Se preguntó también dónde tendrían encerrados a los humanos.
Ya había anochecido cuando atravesó una amplia banda de tocones de árbol que le llegaban a la altura de las rodillas, cien metros antes de la verja alienígena. Aquella zona había sido un parque, pero ahora no había más que astillas y fragmentos que cubrían el suelo hasta la torre de vigilancia.

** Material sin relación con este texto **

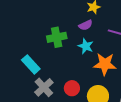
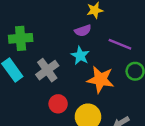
green cross: (57, 37) -> (21, 38), moved
gray cross: (44, 87) -> (47, 70), moved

Fiben hizo acopio de fuerzas para pasar la misma inspección minuciosa que había sufrido en el puesto de control; pero, para su sorpresa, nadie le puso ningún tipo de reparos. De un par de columnas surgía un haz de luz que iluminaba la carretera. Un poco más adelante pudo ver los oscuros y angulares edificios y las calles apenas alumbradas y aparentemente desiertas.
El silencio era fantasmal.
—Vamos, Tyco, no hagas ruido. —Fiben se inclinó hacia delante para hablarle al caballo con voz suave. Éste resopló y tiró del carro flotador hasta que pasaron la verja de acero gris.
Al pasar frente a la garita de la verja, Fiben echó una rápida mirada al interior. Dentro había dos centinelas, apoyados sobre una de sus patas delgadas como palos y con su prominente y pajaril pico escondido entre la pelusa suave bajo el brazo izquierdo. En el mostrador, ante ellos, había dos sable-fusiles junto a un montón de panfletos galácticos.